(Collected data)
——

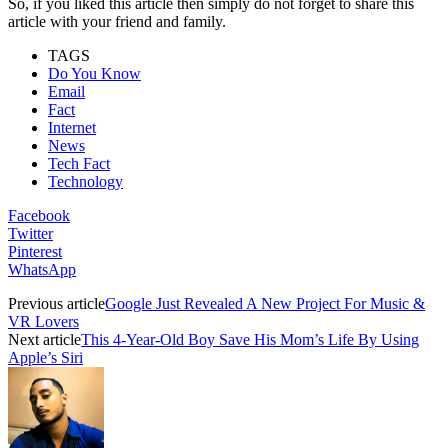
So, if you liked this article then simply do not forget to share this
article with your friend and family.
TAGS
Do You Know
Email
Fact
Internet
News
Tech Fact
Technology
Facebook
Twitter
Pinterest
WhatsApp
Previous article
Google Just Revealed A New Project For Music &
VR Lovers
Next article
This 4-Year-Old Boy Save His Mom’s Life By Using
Apple’s Siri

——

EXERCISE BRIEF: A copy of each line in the data above that holds the string "article" is needed.

RESPONSE BELOW:
So, if you liked this article then simply do not forget to share this
article with your friend and family.
Previous article
Next article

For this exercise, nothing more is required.